TRY IT :: From the data below, set down exactly the lines between the one holding "нашем профильном сц" and the one holding "3-4 часа при наличии деталей.", inclusive, and no others.

EXERCISE INPUT ::
■ ■ ■ ■ ■ ■ ■
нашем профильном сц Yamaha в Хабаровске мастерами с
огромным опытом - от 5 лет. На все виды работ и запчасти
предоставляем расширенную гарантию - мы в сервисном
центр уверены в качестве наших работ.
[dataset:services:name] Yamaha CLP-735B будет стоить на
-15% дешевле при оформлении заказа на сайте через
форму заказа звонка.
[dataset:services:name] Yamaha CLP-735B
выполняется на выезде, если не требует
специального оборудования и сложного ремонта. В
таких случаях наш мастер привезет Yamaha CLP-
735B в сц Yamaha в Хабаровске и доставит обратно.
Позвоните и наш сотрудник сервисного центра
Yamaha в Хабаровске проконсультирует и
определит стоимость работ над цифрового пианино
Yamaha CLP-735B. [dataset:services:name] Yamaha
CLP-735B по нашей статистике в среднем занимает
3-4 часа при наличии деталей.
■ ■ ■ ■ ■ ■ ■
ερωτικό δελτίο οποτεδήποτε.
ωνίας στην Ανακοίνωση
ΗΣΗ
■ ■ ■ ■ ■ ■ ■
SOLUTION FOR THIS TASK ::
нашем профильном сц Yamaha в Хабаровске мастерами с
огромным опытом - от 5 лет. На все виды работ и запчасти
предоставляем расширенную гарантию - мы в сервисном
центр уверены в качестве наших работ.
[dataset:services:name] Yamaha CLP-735B будет стоить на
-15% дешевле при оформлении заказа на сайте через
форму заказа звонка.
[dataset:services:name] Yamaha CLP-735B
выполняется на выезде, если не требует
специального оборудования и сложного ремонта. В
таких случаях наш мастер привезет Yamaha CLP-
735B в сц Yamaha в Хабаровске и доставит обратно.
Позвоните и наш сотрудник сервисного центра
Yamaha в Хабаровске проконсультирует и
определит стоимость работ над цифрового пианино
Yamaha CLP-735B. [dataset:services:name] Yamaha
CLP-735B по нашей статистике в среднем занимает
3-4 часа при наличии деталей.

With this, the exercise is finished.